Oh, and the people of those days…. the people of Verona.…wonderful human beings who truly seemed to be an extended family. Those were days filled with what felt like a running supply of family reunions, whether we all were blood-related or not. There were people that Ray and Edna, and Verdun and Dorothy and Anne and I knew like brothers and sisters. Magical names like Babcock, Snider, Reynolds, Goodberry, Cronk, Leslie, Stewart, Moore, Peters, Freeman, — pastoral family names like March, Rennie and Grassie or Lyons, Patterson, Ball – seemed then like familiar parts of one’s own story. Dramatic, wonderful characters that you couldn’t possibly dream up peopled the stores , post offices, railway station, garages, offices and, yes, Dom L’abbe’s shoe repair. The schools – even the old 2-room school house where Cubs, Scouts, the Lion’s Club and village events took place — drift like dreams in countless hearts, reminding us happy band of brothers and sisters that we are those who have lived and grown on the shoulders of everyday heroes. It was an idyllic place in which to be shaped in ways that cannot be fully appreciated until later years. It is said that ‘you can’t go home again’ — in some ways, true; however, one needs only to travel to heart and mind and memory to recall and to be grateful for the goodly heritage that is yours.
I am grateful, as many are, for this place called Verona and its’ people and history. It is well-anchored in the foundation of the Canadian Shield, with people who have, for generations, drawn strength up from the very minerals, nutrients and relationships that such a place has yielded. I am grateful that my grandparents Ray and Edna Walker were members of this congregation. The virtues and values they held were as firm as the bricks of this church, built around the same time as the old brick house I grew up in. I remember coming to Christmas pageants here , as many of us went the rounds of such events in the old days, church to church, people to people, seeing friends and family in their church-homes. Those events reminded my generation that though we may have held some slightly differing beliefs, we believed in the same basic creeds of the faith and in the same God who created, redeemed and sustained us. Yes, Verona was and is the place where we have grown in more ways than up.
As you might expect, I believe that the anchors of this town were and are, in biases reasonable to any clergyperson — the churches. Here is Verona United (now Trinity), the former St. Martin’s in the Field Anglican which I can remember as being held in differing locations and is a loss to the fabric of spiritual life here, my home Free Methodist Church, Lakeview Pentecostal Church and of course the former amalgamated congregations of these traditions which now only exist in the memories of older folks.
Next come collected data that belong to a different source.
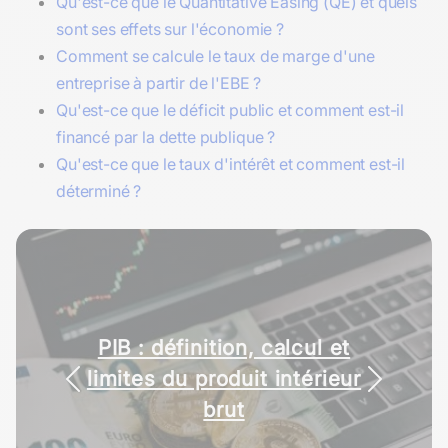
Qu'est-ce que le Quantitative Easing (QE) et quels
sont ses effets sur l'économie ?
Comment se calcule le taux de marge d'une
entreprise à partir de l'EBE ?
Qu'est-ce que le déficit public et comment est-il
financé par la dette publique ?
Qu'est-ce que le taux d'intérêt et comment est-il
déterminé ?
PIB : définition, calcul et
limites du produit intérieur
brut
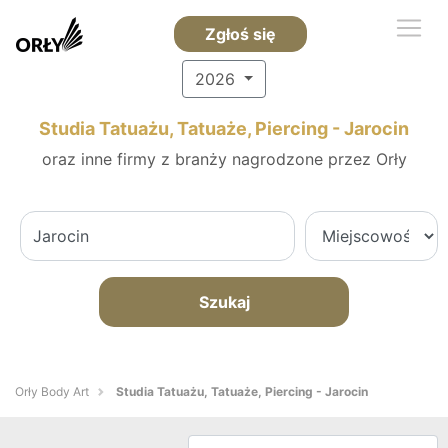
Zgłoś się
2026
Studia Tatuażu, Tatuaże, Piercing - Jarocin
oraz inne firmy z branży nagrodzone przez Orły
Szukaj
Orły Body Art
Studia Tatuażu, Tatuaże, Piercing - Jarocin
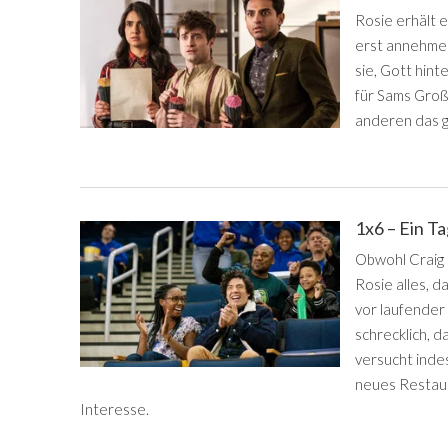
Rosie erhält e
erst annehmen
sie, Gott hint
für Sams Groß
anderen das g
1x6 – Ein T
Obwohl Craig n
Rosie alles, d
vor laufender
schrecklich, 
versucht indes
neues Restaur
Interesse.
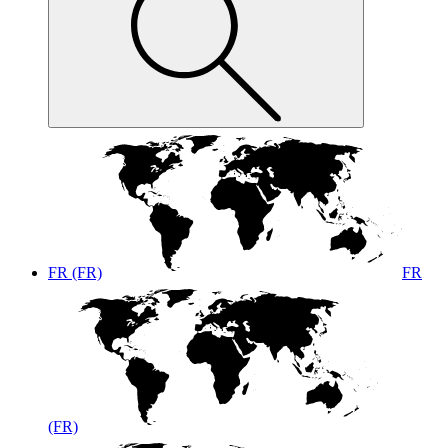
FR (FR)
FR
(FR)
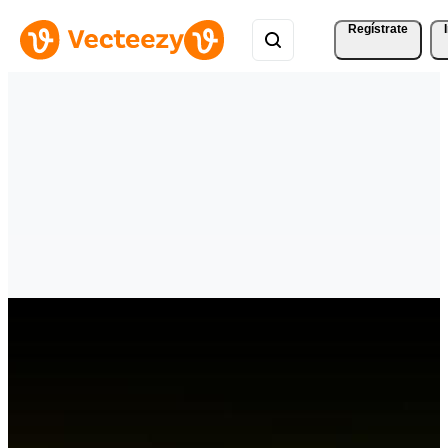
Regístrate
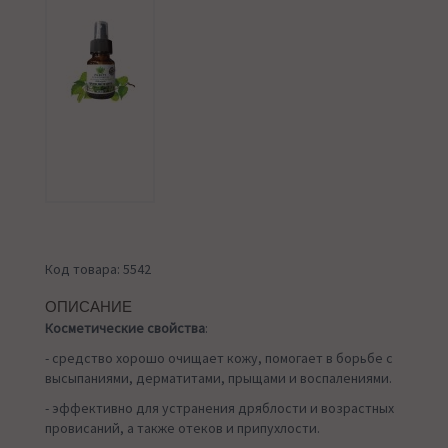
Код товара: 5542
ОПИСАНИЕ
Косметические свойства
:
- средство хорошо очищает кожу, помогает в борьбе с
высыпаниями, дерматитами, прыщами и воспалениями.
- эффективно для устранения дряблости и возрастных
провисаний, а также отеков и припухлости.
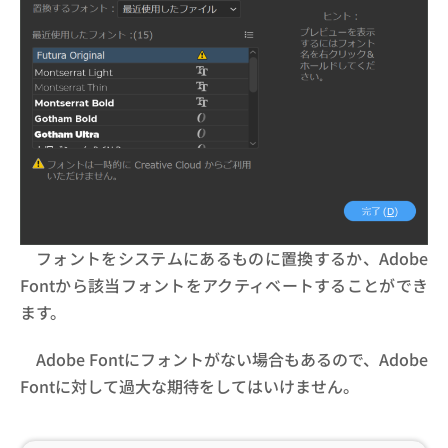
フォントをシステムにあるものに置換するか、Adobe
Fontから該当フォントをアクティベートすることができ
ます。
Adobe Fontにフォントがない場合もあるので、Adobe
Fontに対して過大な期待をしてはいけません。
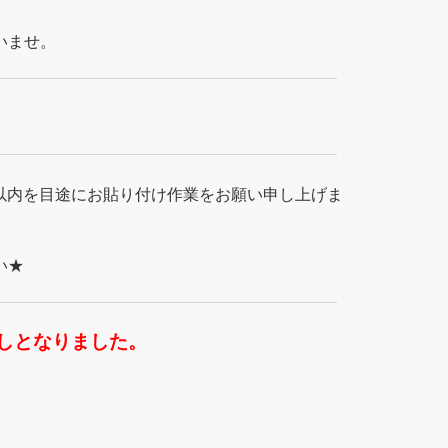
いませ。
以内を目途にお貼り付け作業をお願い申し上げま
い★
しとなりました。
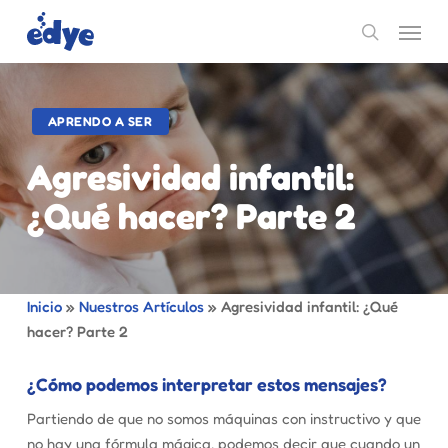
Skip
Menu
to
search
main
content
APRENDO A SER
Agresividad infantil:
¿Qué hacer? Parte 2
Inicio
»
Nuestros Artículos
»
Agresividad infantil: ¿Qué
hacer? Parte 2
¿Cómo podemos interpretar estos mensajes?
Partiendo de que no somos máquinas con instructivo y que
no hay una fórmula mágica, podemos decir que cuando un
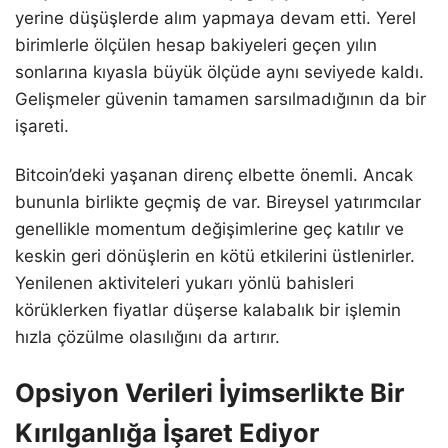
yerine düşüşlerde alım yapmaya devam etti. Yerel
birimlerle ölçülen hesap bakiyeleri geçen yılın
sonlarına kıyasla büyük ölçüde aynı seviyede kaldı.
Gelişmeler güvenin tamamen sarsılmadığının da bir
işareti.
Bitcoin’deki yaşanan direnç elbette önemli. Ancak
bununla birlikte geçmiş de var. Bireysel yatırımcılar
genellikle momentum değişimlerine geç katılır ve
keskin geri dönüşlerin en kötü etkilerini üstlenirler.
Yenilenen aktiviteleri yukarı yönlü bahisleri
körüklerken fiyatlar düşerse kalabalık bir işlemin
hızla çözülme olasılığını da artırır.
Opsiyon Verileri İyimserlikte Bir
Kırılganlığa İşaret Ediyor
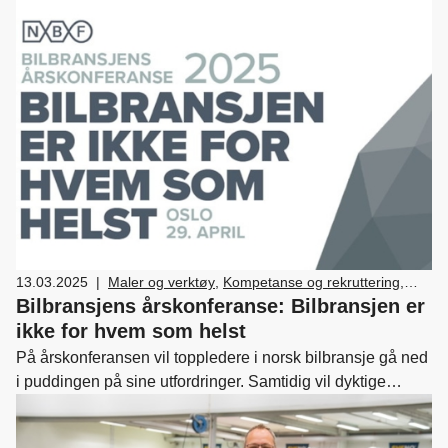
og reparasjon av bil
,
Drift og utvikling
,
Bærekraft
13.03.2025
|
Maler og verktøy
,
Kompetanse og rekruttering
,
Medlemskap og fordeler
,
Nyttekjøretøy
,
Bilbransjens årskonferanse: Bilbransjen er
Skade/lakk
,
Bilsalg
,
Forhandler og
ikke for hvem som helst
servicemarkedsdrift
,
Ledelse og personal
,
På årskonferansen vil toppledere i norsk bilbransje gå ned
Verksted, vedlikehold og reparasjon av bil
,
Drift og
i puddingen på sine utfordringer. Samtidig vil dyktige
utvikling
,
Bærekraft
foredragsholdere snakke om generasjon z, omdømme og
rekruttering – samt internasjonal politikk. Vi konkluderer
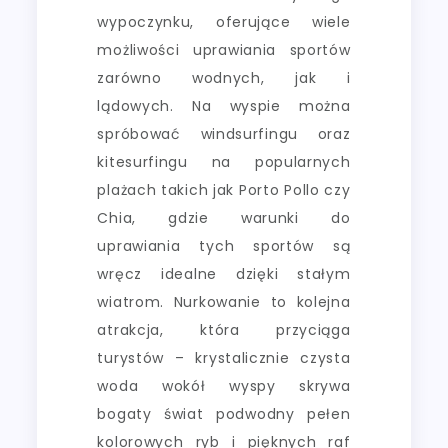
wypoczynku, oferujące wiele
możliwości uprawiania sportów
zarówno wodnych, jak i
lądowych. Na wyspie można
spróbować windsurfingu oraz
kitesurfingu na popularnych
plażach takich jak Porto Pollo czy
Chia, gdzie warunki do
uprawiania tych sportów są
wręcz idealne dzięki stałym
wiatrom. Nurkowanie to kolejna
atrakcja, która przyciąga
turystów – krystalicznie czysta
woda wokół wyspy skrywa
bogaty świat podwodny pełen
kolorowych ryb i pięknych raf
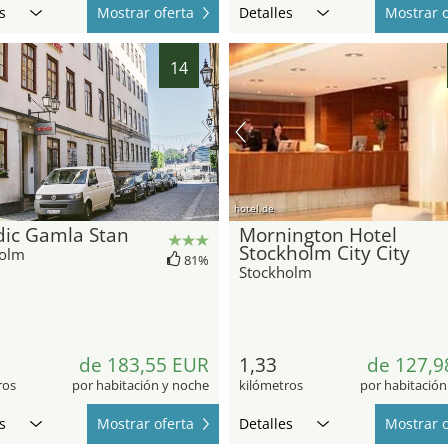
s
Mostrar oferta
Detalles
Mostrar o
14
hotel.de
dic Gamla Stan
Mornington Hotel
Stockholm City City
holm
81%
Stockholm
de 183,55 EUR
1,33
de 127,9
ros
por habitación y noche
kilómetros
por habitación
s
Mostrar oferta
Detalles
Mostrar o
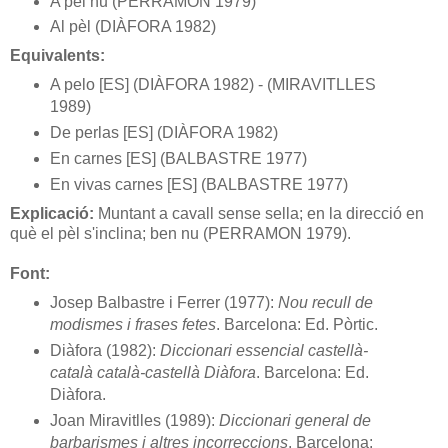
A pèl nu (PERRAMON 1979)
Al pèl (DIÀFORA 1982)
Equivalents:
A pelo [ES] (DIÀFORA 1982) - (MIRAVITLLES
1989)
De perlas [ES] (DIÀFORA 1982)
En carnes [ES] (BALBASTRE 1977)
En vivas carnes [ES] (BALBASTRE 1977)
Explicació:
Muntant a cavall sense sella; en la direcció en
què el pèl s'inclina; ben nu (PERRAMON 1979).
Font:
Josep Balbastre i Ferrer (1977):
Nou recull de
modismes i frases fetes
. Barcelona: Ed. Pòrtic.
Diàfora (1982):
Diccionari essencial castellà-
català català-castellà Diàfora
. Barcelona: Ed.
Diàfora.
Joan Miravitlles (1989):
Diccionari general de
barbarismes i altres incorreccions
. Barcelona:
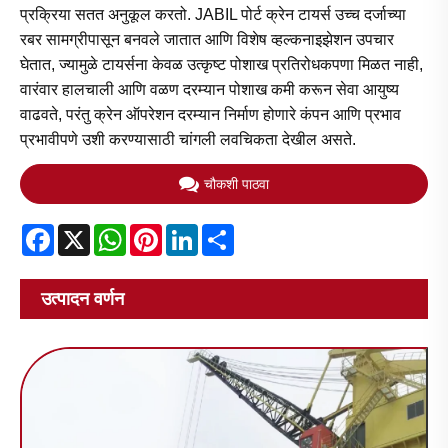
प्रक्रिया सतत अनुकूल करतो. JABIL पोर्ट क्रेन टायर्स उच्च दर्जाच्या
रबर सामग्रीपासून बनवले जातात आणि विशेष व्हल्कनाइझेशन उपचार
घेतात, ज्यामुळे टायर्सना केवळ उत्कृष्ट पोशाख प्रतिरोधकपणा मिळत नाही,
वारंवार हालचाली आणि वळण दरम्यान पोशाख कमी करून सेवा आयुष्य
वाढवते, परंतु क्रेन ऑपरेशन दरम्यान निर्माण होणारे कंपन आणि प्रभाव
प्रभावीपणे उशी करण्यासाठी चांगली लवचिकता देखील असते.
चौकशी पाठवा
Facebook
X
WhatsApp
Pinterest
LinkedIn
Share
उत्पादन वर्णन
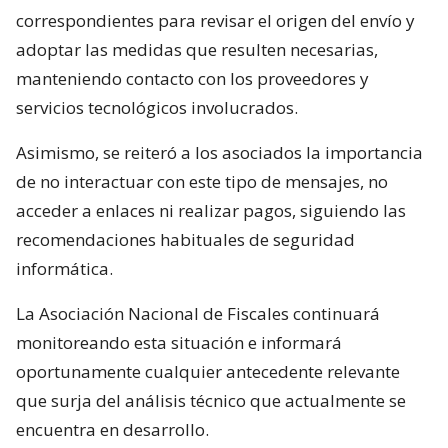
correspondientes para revisar el origen del envío y
adoptar las medidas que resulten necesarias,
manteniendo contacto con los proveedores y
servicios tecnológicos involucrados.
Asimismo, se reiteró a los asociados la importancia
de no interactuar con este tipo de mensajes, no
acceder a enlaces ni realizar pagos, siguiendo las
recomendaciones habituales de seguridad
informática.
La Asociación Nacional de Fiscales continuará
monitoreando esta situación e informará
oportunamente cualquier antecedente relevante
que surja del análisis técnico que actualmente se
encuentra en desarrollo.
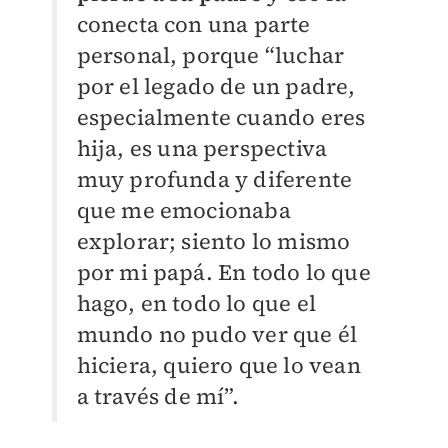
conecta con una parte
personal, porque “luchar
por el legado de un padre,
especialmente cuando eres
hija, es una perspectiva
muy profunda y diferente
que me emocionaba
explorar; siento lo mismo
por mi papá. En todo lo que
hago, en todo lo que el
mundo no pudo ver que él
hiciera, quiero que lo vean
a través de mí”.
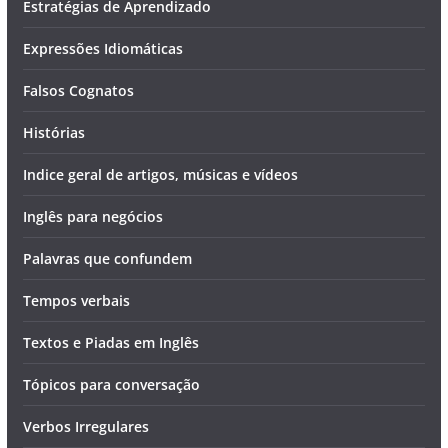
Estratégias de Aprendizado
Expressões Idiomáticas
Falsos Cognatos
Histórias
Indice geral de artigos, músicas e vídeos
Inglês para negócios
Palavras que confundem
Tempos verbais
Textos e Piadas em Inglês
Tópicos para conversação
Verbos Irregulares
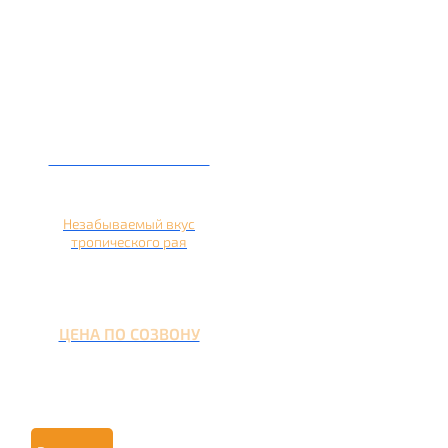
Кальян на ананасе
Незабываемый вкус
тропического рая
ЦЕНА ПО СОЗВОНУ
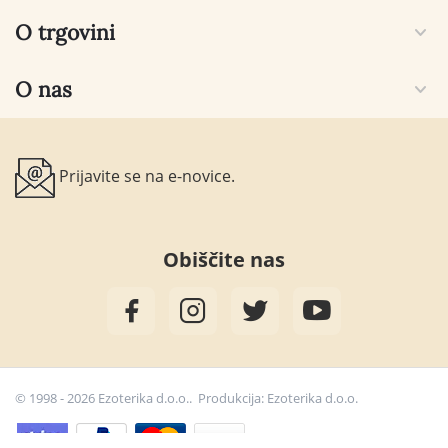
O trgovini
O nas
Prijavite se na e-novice.
Obiščite nas
© 1998 - 2026 Ezoterika d.o.o.. Produkcija:
Ezoterika d.o.o.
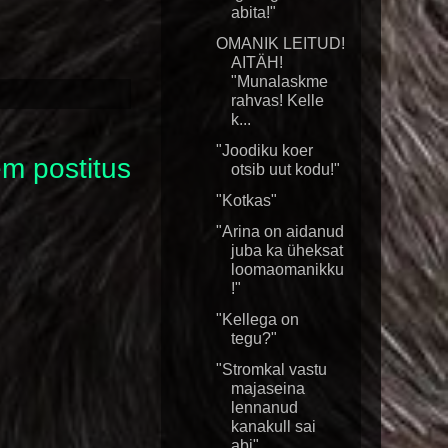
abita!"
OMANIK LEITUD!
AITÄH!
"Munalaskme
rahvas! Kelle
k...
"Joodiku koer
m postitus
otsib uut kodu!"
"Kotkas"
"Arina on aidanud
juba ka üheksat
loomaomanikku
!"
"Kellega on
tegu?"
"Stromkal vastu
majaseina
lennanud
kanakull sai
abi"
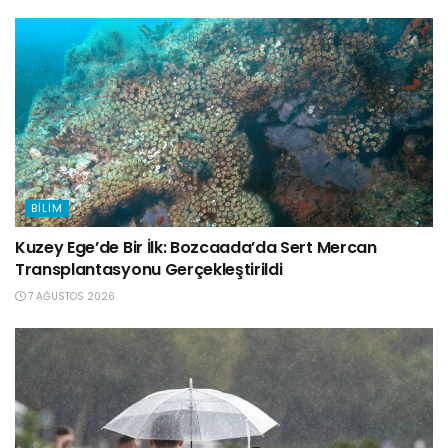
BILIM
Kuzey Ege’de Bir İlk: Bozcaada’da Sert Mercan
Transplantasyonu Gerçekleştirildi
7 AĞUSTOS 2026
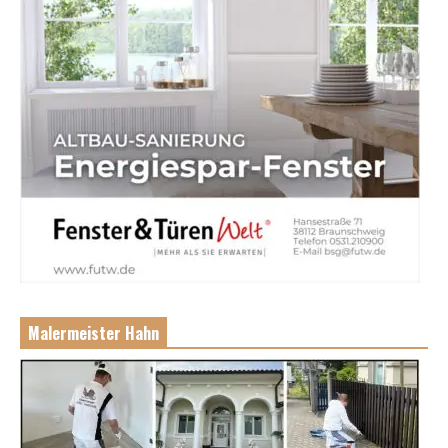
Malermeister Hahn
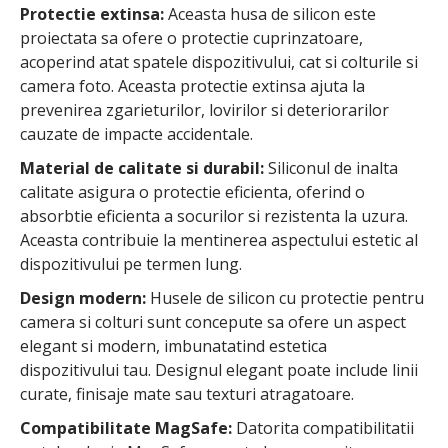
Protectie extinsa:
Aceasta husa de silicon este
proiectata sa ofere o protectie cuprinzatoare,
acoperind atat spatele dispozitivului, cat si colturile si
camera foto. Aceasta protectie extinsa ajuta la
prevenirea zgarieturilor, lovirilor si deteriorarilor
cauzate de impacte accidentale.
Material de calitate si durabil:
Siliconul de inalta
calitate asigura o protectie eficienta, oferind o
absorbtie eficienta a socurilor si rezistenta la uzura.
Aceasta contribuie la mentinerea aspectului estetic al
dispozitivului pe termen lung.
Design modern:
Husele de silicon cu protectie pentru
camera si colturi sunt concepute sa ofere un aspect
elegant si modern, imbunatatind estetica
dispozitivului tau. Designul elegant poate include linii
curate, finisaje mate sau texturi atragatoare.
Compatibilitate MagSafe:
Datorita compatibilitatii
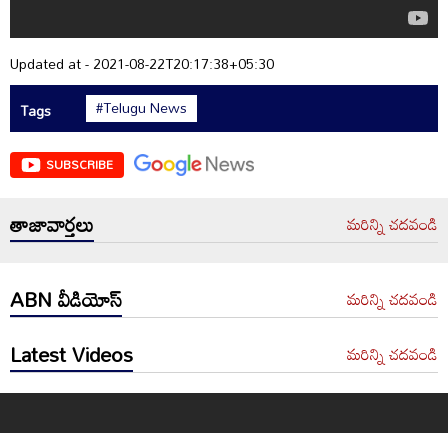
Updated at - 2021-08-22T20:17:38+05:30
#Telugu News
Tags
SUBSCRIBE
తాజావార్తలు
మరిన్ని చదవండి
ABN వీడియోస్
మరిన్ని చదవండి
Latest Videos
మరిన్ని చదవండి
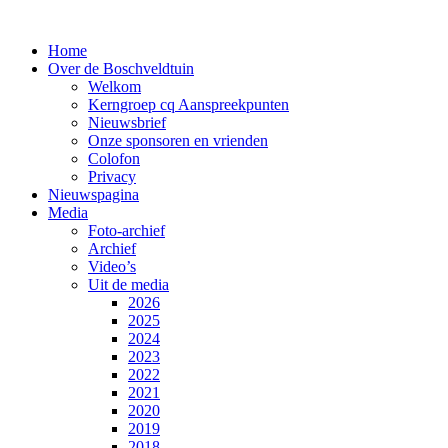
Home
Over de Boschveldtuin
Welkom
Kerngroep cq Aanspreekpunten
Nieuwsbrief
Onze sponsoren en vrienden
Colofon
Privacy
Nieuwspagina
Media
Foto-archief
Archief
Video’s
Uit de media
2026
2025
2024
2023
2022
2021
2020
2019
2018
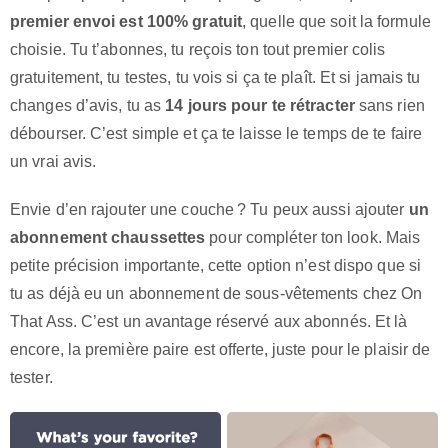
premier envoi est 100% gratuit
, quelle que soit la formule
choisie. Tu t’abonnes, tu reçois ton tout premier colis
gratuitement, tu testes, tu vois si ça te plaît. Et si jamais tu
changes d’avis, tu as
14 jours pour te rétracter
sans rien
débourser. C’est simple et ça te laisse le temps de te faire
un vrai avis.
Envie d’en rajouter une couche ? Tu peux aussi ajouter
un
abonnement chaussettes
pour compléter ton look. Mais
petite précision importante, cette option n’est dispo que si
tu as déjà eu un abonnement de sous-vêtements chez On
That Ass. C’est un avantage réservé aux abonnés. Et là
encore, la première paire est offerte, juste pour le plaisir de
tester.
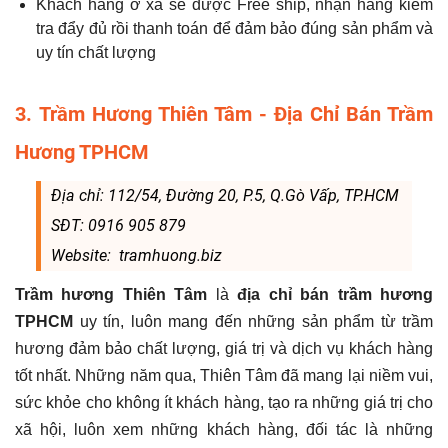
Khách hàng ở xa sẽ được Free ship, nhận hàng kiểm
tra đẩy đủ rồi thanh toán để đảm bảo đúng sản phẩm và
uy tín chất lượng
3. Trầm Hương Thiên Tâm - Địa Chỉ Bán Trầm
Hương TPHCM
Địa chỉ: 112/54, Đường 20, P.5, Q.Gò Vấp, TP.HCM
SĐT: 0916 905 879
Website: tramhuong.biz
Trầm hương Thiên Tâm
là
địa chỉ bán trầm hương
TPHCM
uy tín, luôn mang đến những sản phẩm từ trầm
hương đảm bảo chất lượng, giá trị và dịch vụ khách hàng
tốt nhất. Những năm qua, Thiên Tâm đã mang lại niềm vui,
sức khỏe cho không ít khách hàng, tạo ra những giá trị cho
xã hội, luôn xem những khách hàng, đối tác là những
These gatherings of hundreds of sincere people over the years, for the purpose of spiritual striving, revival, change and inner growth were then and are now the matrix of life lived well. A former bishop in my Free Methodist tradition defined classic Methodism as a balance between “order and ardour”, an apt play on words describing a balanced life. To have an ordered life means that there are frameworks upon which the structures of living are built and maintained. To incorporate ardour into order suggests that everyday living and spiritual pilgrimage were to be shot through with passion , enlivened with enthusiasm. John Wesley, one of the founders of what became known as the Methodist revival, was accused of ‘enthusiasm’ , an epithet which meant that his walk matched his talk, his active Christian living matched his spoken words based upon spiritual and biblical truths. Simply, he believed and lived this stuff about which he preached! The word “enthusiast” was a religious slur that, along with the other epithet ‘Methodist’ , he was to embrace as a title of honour. We would do well to be enthusiasts in 2010. It’s enthusiasm, both spiritual and everyday, that any of us would do well to wrap as a blanket around us; for if we do not live out the beliefs we have with joy and abandonment, we are of all people most miserable. If we let God draw us closer to Himself so that we can be more ourselves than ever we could be without Him, He will gladly carry us through any darker days we may experience in life.
Life as one piece – a sense of adventure – firm foundations – the importance of relationships – balance between order and ardour: these are values learned in Verona, in yesterdays and todays and tomorrows. To follow Jesus is to be an enthusiast. Both the Word of God and our living remembrances of Verona’s people make clear that life is to be shouted out loud wherever you and I live, move and have our being. Let us ask Him to open our minds and hearts, our wills and emotions to God’s Spirit this morning.